Astronomers have made an exciting new discovery, identifying a newborn pulsar that may possibly be only 14 years old. Scientists were finally able to observe the pulsar after the dense debris and bright energy emissions from the supernova explosion that created the pulsar finally thinned enough. This celestial formation is known as a pulsar wind nebula or a plerion. Found in a dwarf galaxy 395 million light-years from Earth, the object, called VT 1137-0337, was first observed in 2018 through the Very Large Array Sky Survey (VLASS) located in New Mexico, USA. “Based on its characteristics, this is a very young pulsar, possibly as young as only 14 years, but no older than 60 to 80 years,” said Gregg Hallinan, professor of astronomy at Caltech and one of the astronomers who identified the object.

“What we’re most likely seeing is a pulsar wind nebula,” said Dillon Dong, Hallinan’s PhD student and the co-finder of this discovery.

Pulsars are a type of neutron star that is still spinning. As a result of this spin and the extremely heavy density of a neutron star, at least 1.5 times the mass of our Sun but compacted in a radius that is only as wide as a city on Earth, these celestial objects are highly magnetised and shoot out energetic electromagnetic radiation from either of its magnetic poles. These super-dense celestial objects are so dense that a teaspoon of neutron star material would be 900 times heavier than the Great Pyramids of Giza.

Neutron stars are formed when a massive main-class star is compressed under the weight of its own size after it burns through all possible fuel in its core and collapses in a supernova explosion, some of the brightest and most energetic cosmic events. As a result, most of the material of the formerly massive star is expelled while the remainder is compressed down to a neutron star.

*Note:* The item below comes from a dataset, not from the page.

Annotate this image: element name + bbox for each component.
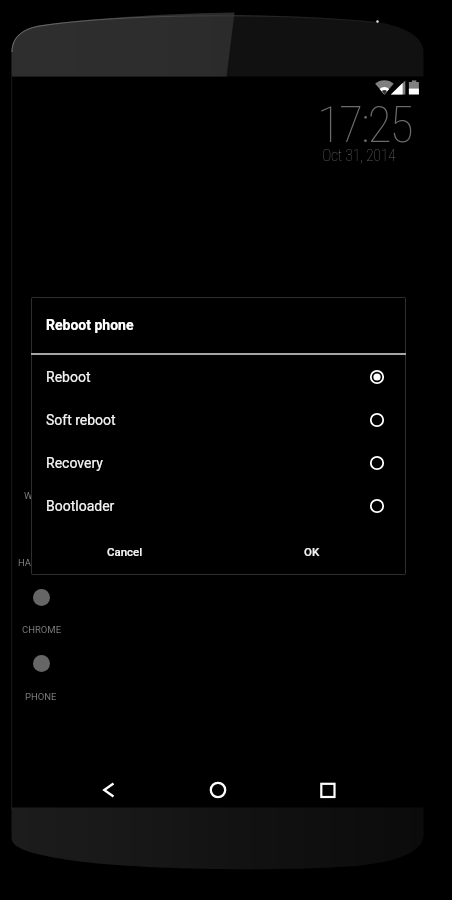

VT 1137-0337 is a particularly strong neutron star, being several times more powerful than a similar supernova remnant called the Crab Nebula, which had emitted gamma-ray beams that exceeded measurements of 100 billion electron volts.

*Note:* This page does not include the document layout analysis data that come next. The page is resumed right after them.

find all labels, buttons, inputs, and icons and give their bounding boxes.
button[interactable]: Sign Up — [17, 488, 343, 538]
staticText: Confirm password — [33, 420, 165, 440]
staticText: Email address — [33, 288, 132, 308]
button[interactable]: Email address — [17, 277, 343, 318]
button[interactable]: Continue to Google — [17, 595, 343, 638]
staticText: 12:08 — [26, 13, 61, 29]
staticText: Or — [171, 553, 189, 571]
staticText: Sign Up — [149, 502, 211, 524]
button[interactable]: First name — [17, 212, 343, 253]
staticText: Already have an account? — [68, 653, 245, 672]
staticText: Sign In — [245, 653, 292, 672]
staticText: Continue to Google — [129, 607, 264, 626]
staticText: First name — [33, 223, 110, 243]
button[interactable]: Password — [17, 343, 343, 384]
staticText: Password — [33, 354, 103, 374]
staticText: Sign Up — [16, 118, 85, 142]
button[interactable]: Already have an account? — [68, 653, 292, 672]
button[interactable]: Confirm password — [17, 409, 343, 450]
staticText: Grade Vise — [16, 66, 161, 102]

“The object we have found appears to be approximately 10,000 times more energetic than the Crab, with a stronger magnetic field. It likely is an emerging ‘super Crab,’” said Dong.

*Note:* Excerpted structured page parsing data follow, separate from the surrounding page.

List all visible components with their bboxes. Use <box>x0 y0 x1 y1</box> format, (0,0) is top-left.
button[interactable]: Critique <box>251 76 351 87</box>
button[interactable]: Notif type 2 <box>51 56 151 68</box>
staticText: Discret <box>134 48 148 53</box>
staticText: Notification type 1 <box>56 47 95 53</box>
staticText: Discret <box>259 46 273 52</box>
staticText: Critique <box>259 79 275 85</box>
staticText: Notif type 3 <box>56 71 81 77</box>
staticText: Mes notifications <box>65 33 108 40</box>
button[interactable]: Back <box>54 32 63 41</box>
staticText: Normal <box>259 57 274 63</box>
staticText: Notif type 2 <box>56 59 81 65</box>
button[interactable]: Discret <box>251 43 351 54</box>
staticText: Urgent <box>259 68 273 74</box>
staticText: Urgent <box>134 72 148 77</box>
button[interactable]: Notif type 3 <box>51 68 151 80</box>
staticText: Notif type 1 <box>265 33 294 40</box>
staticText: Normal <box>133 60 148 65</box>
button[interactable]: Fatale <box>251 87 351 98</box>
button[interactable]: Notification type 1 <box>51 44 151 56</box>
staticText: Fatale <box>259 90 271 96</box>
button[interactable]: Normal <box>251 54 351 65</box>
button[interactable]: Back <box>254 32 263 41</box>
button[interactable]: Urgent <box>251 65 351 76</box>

In fact, VT 1137-0337 can be so powerful that it may be classified as a different entity altogether – a magnetar. Magnetars are pulsars that have a magnetic field that are many magnitudes stronger than normal pulsars. But not much is known about magnetars apart from theories about magnetars being the origin of mysterious bursts of radio energy known as fast radio bursts, or FRBs. But VT 1137-0337’s discovery may shed some light on that aspect as well.

“Our discovery of a very similar source switching on suggests that the radio sources associated with FRBs also may be luminous pulsar wind nebulae,” explained Dong.